Penso che il legame tra le varie componenti dell’Asse della resistenza sia molto forte e le relazioni tra esse progrediscono nel senso di ulteriore vicinanza con valori espressamente unitari. È evidente che la resistenza, con gli avvenimenti di questi ultimi mesi a testimoniarlo, si stia ulteriormente rafforzando e consolidando in tal senso. Non v’è dubbio che prima agisse con modalità e operazioni non omogenee e più separate rispondendo a specifici interessi di carattere locale. Adesso ha raggiunto una natura consistente nella regione e agisce secondo criteri strategici.
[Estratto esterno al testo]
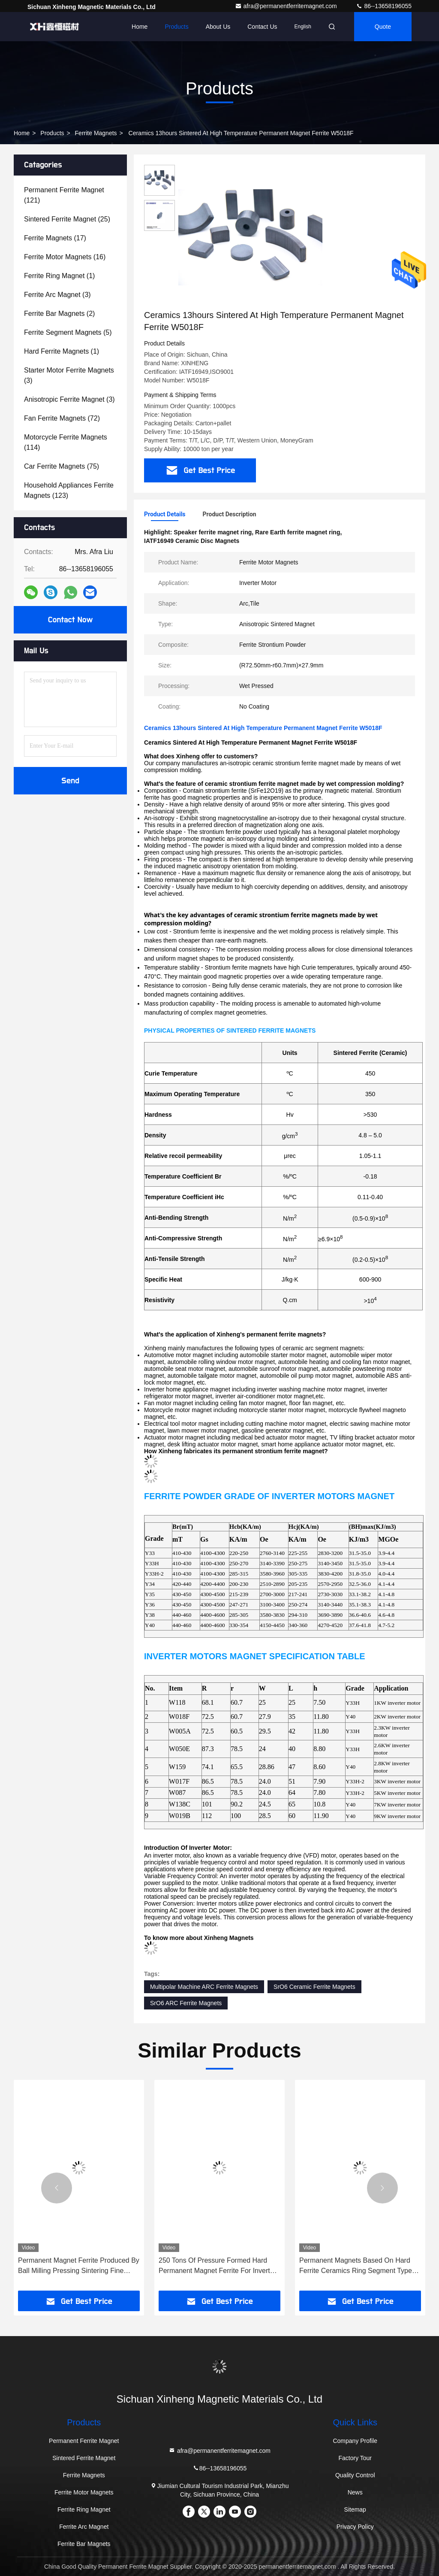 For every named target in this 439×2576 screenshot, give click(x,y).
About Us (218, 26)
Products (176, 26)
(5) (68, 332)
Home (139, 26)
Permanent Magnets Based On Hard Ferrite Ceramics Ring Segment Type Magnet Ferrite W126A (355, 2266)
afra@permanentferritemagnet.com (287, 6)
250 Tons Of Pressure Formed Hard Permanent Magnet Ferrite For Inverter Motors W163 (217, 2266)
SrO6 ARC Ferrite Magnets (186, 2003)
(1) (59, 275)
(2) (59, 313)
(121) (64, 195)
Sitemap (355, 2509)
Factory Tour (355, 2458)
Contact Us (262, 26)
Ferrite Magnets (96, 133)
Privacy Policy (355, 2526)
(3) (57, 294)
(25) (67, 219)
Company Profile (355, 2440)
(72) (62, 418)
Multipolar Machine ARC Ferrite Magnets (204, 1986)
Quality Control (355, 2475)
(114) (65, 442)
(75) (61, 466)
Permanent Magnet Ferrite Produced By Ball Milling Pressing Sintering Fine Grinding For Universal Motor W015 (78, 2266)
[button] (56, 2188)
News (355, 2492)
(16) (64, 257)
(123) (69, 490)
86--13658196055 (384, 6)
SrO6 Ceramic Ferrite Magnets (314, 1986)
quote (383, 26)
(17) (55, 238) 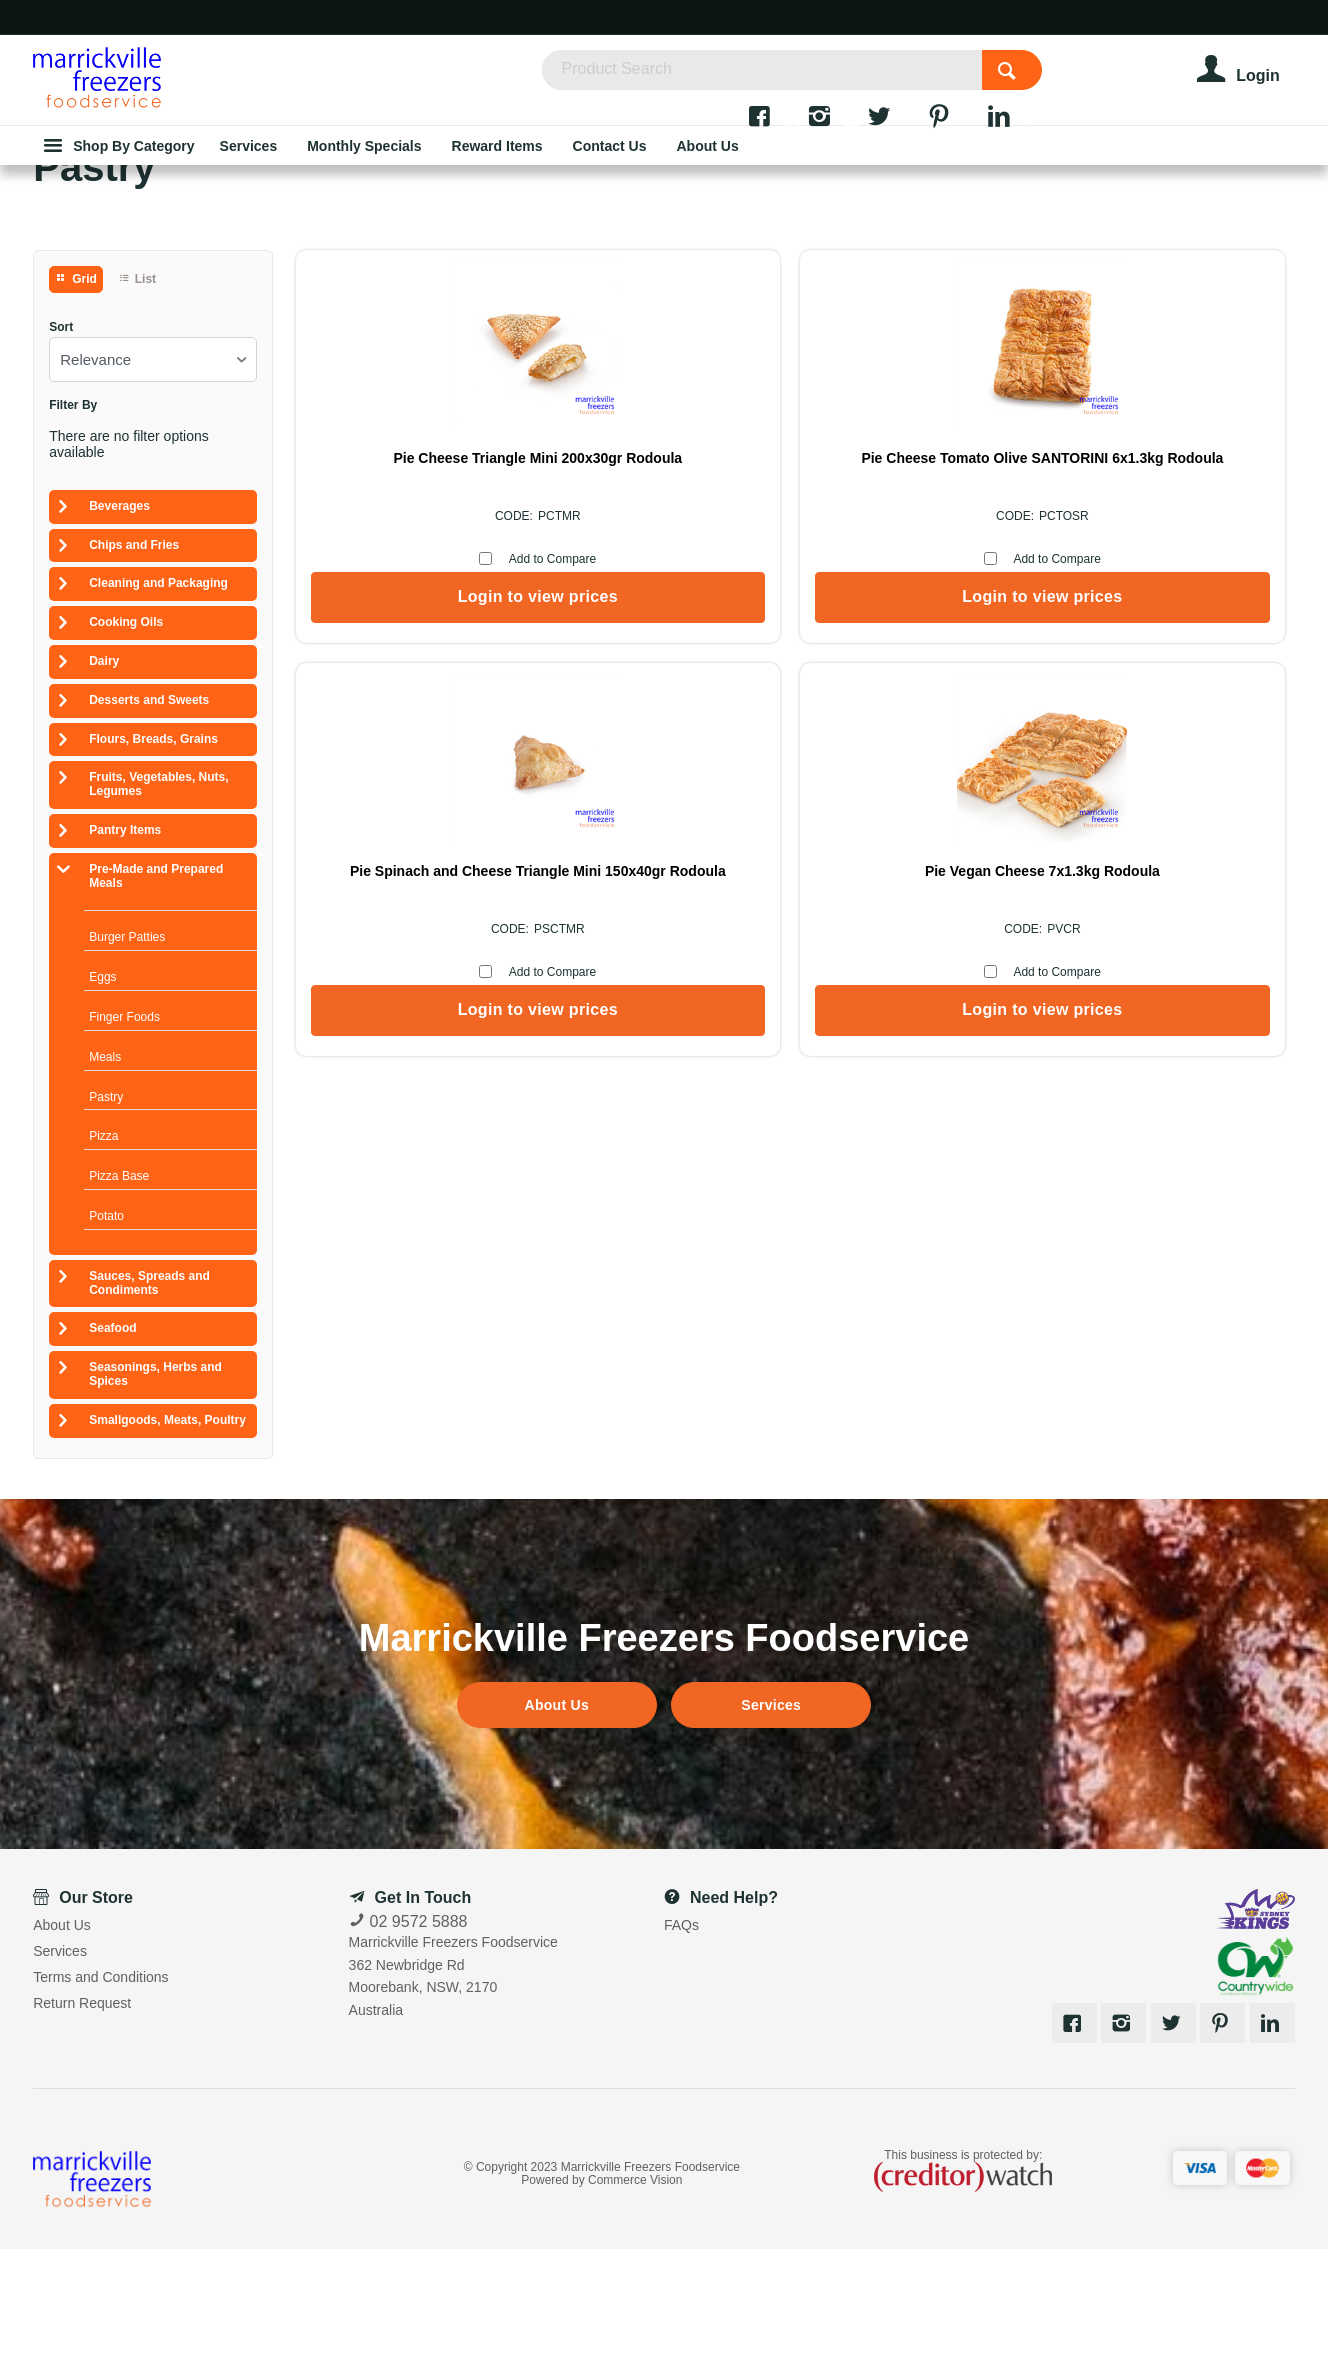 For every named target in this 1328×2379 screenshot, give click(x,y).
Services (771, 1835)
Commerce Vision (635, 2310)
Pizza (103, 1266)
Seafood (112, 1458)
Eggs (102, 1107)
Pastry (106, 1227)
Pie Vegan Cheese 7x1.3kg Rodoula (1168, 596)
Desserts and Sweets (149, 830)
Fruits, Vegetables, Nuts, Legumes (158, 914)
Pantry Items (125, 960)
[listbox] (153, 489)
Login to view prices (412, 726)
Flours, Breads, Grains (153, 869)
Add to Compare (426, 689)
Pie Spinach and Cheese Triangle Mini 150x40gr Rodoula (916, 596)
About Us (557, 1835)
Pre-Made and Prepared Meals (156, 1006)
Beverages (119, 636)
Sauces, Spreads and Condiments (149, 1413)
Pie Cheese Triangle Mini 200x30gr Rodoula (412, 596)
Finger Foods (124, 1147)
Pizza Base (119, 1306)
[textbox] (815, 80)
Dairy (104, 791)
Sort (61, 457)
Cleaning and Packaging (158, 713)
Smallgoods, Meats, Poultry (167, 1550)
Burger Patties (127, 1067)
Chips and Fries (134, 675)
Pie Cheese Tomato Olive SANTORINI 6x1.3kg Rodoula (664, 596)
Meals (105, 1187)
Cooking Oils (126, 752)
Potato (106, 1346)
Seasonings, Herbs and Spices (155, 1504) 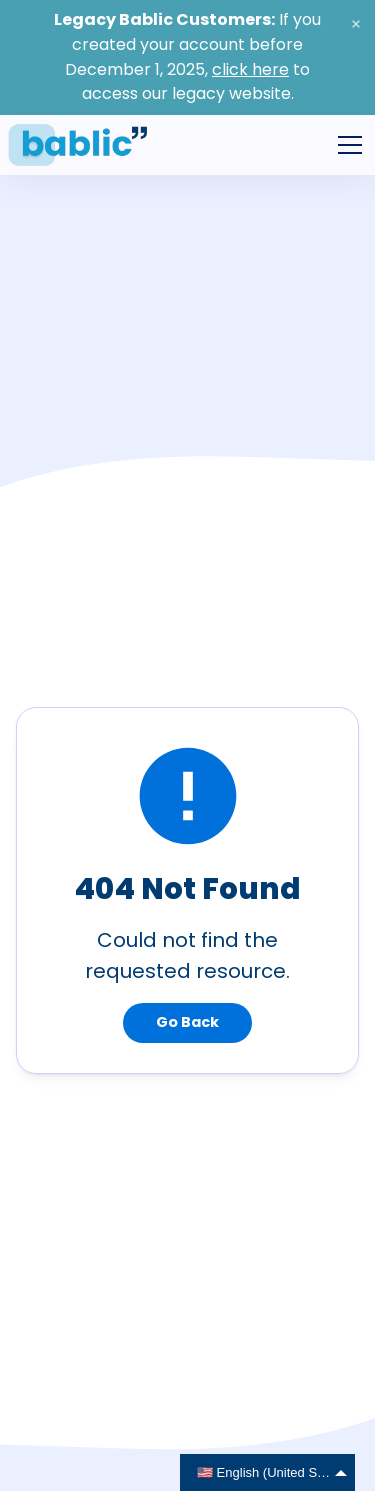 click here (250, 69)
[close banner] (356, 24) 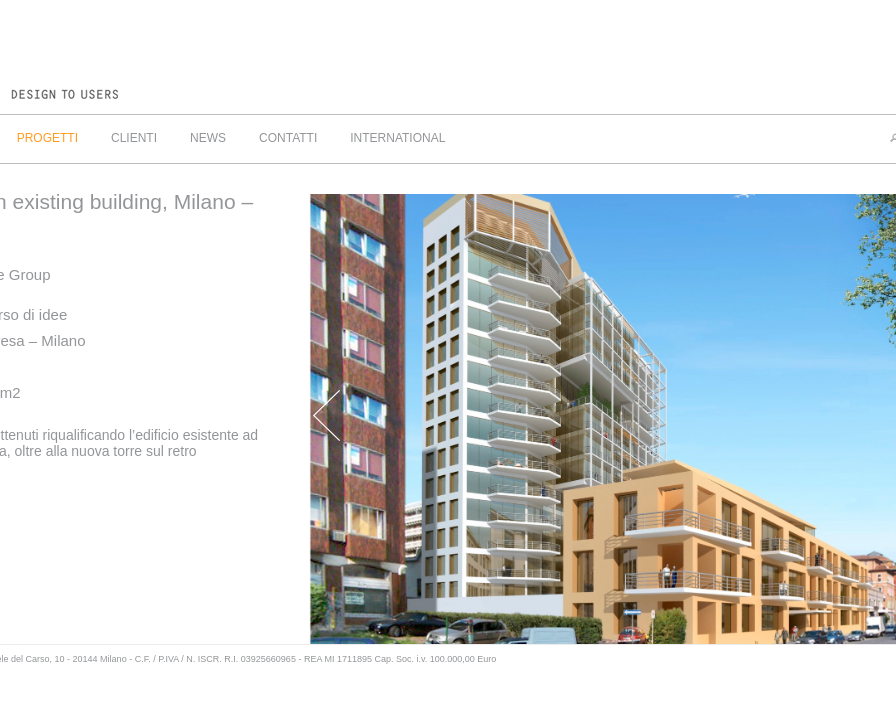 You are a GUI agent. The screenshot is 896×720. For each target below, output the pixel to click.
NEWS (208, 138)
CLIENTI (134, 138)
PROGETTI (47, 138)
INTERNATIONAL (397, 138)
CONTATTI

Siamo convinti che l’ordine regionale stia cambiando, siamo di fronte a nuove equazioni, nuove configurazioni di potere.
Passiamo al recente coinvolgimento diretto dell’Iran nel conflitto regionale. Molti hanno commentato che si è trattato di un attacco scenografico il 14 aprile mentre sinora, nel confronto con l’occupazione sionista, l’Iran si era servito dei suoi proxies in regione: Hezbollah, Hamas, Houti. Cosa commenta a riguardo?
Intanto, va detto che è del tutto inammissibile che nel ventunesimo secolo possa avvenire un attacco alla sede diplomatica di un Paese collocata in un territorio terzo sovrano. Di fronte a un atto così grave e sfacciato da parte di Israele, l’Iran è intervenuto ponendo fine alla sua tradizionale condotta di pazienza strategica, passando a quella della deterrenza attiva. Si è trattato di un’azione significativa, di legittima risposta e non era così scontato pronosticare che l’Iran intervenisse con un piano di così elevata intensità e qualità. Detto ciò, è chiaro, ed è stato ufficialmente dichiarato, che non si vuole introdurre uno scenario di conflitto aperto nel quadro regionale: sarebbe insensato. Tuttavia, l’Iran ha inteso dimostrare che sarebbe ben pronto a farlo se Israele dovesse continuare nelle sue provocazioni. Per completezza di risposta, è importante ricordare che l’Iran non è in rapporto con i suoi alleati stimolandone le azioni per procura, dunque ritenendoli suoi proxies nella regione. All’interno dell’Asse della Resistenza, ogni componente ha la sua speciale posizione occupandosi delle esigenze locali.
All’interno della componente palestinese, se da una parte il 7 ottobre ha cementato l’intesa delle varie fazioni resistenti, resta aperta la questione dei rapporti con l’Autorità e con Abu Mazen. Qual è la posizione di Hezbollah a riguardo, anche in vista di futuri sviluppi?
Noi incoraggiamo i palestinesi a favorire il dialogo interno tra le varie fazioni e a superare i problemi col confronto per raggiungere condizioni di accordo. Penso sia fondamentale riuscire a stabilire un programma nazionale palestinese capace di accogliere tutte le istanze palestinesi politiche e militanti: è una delle principali condizioni per conseguire la vittoria.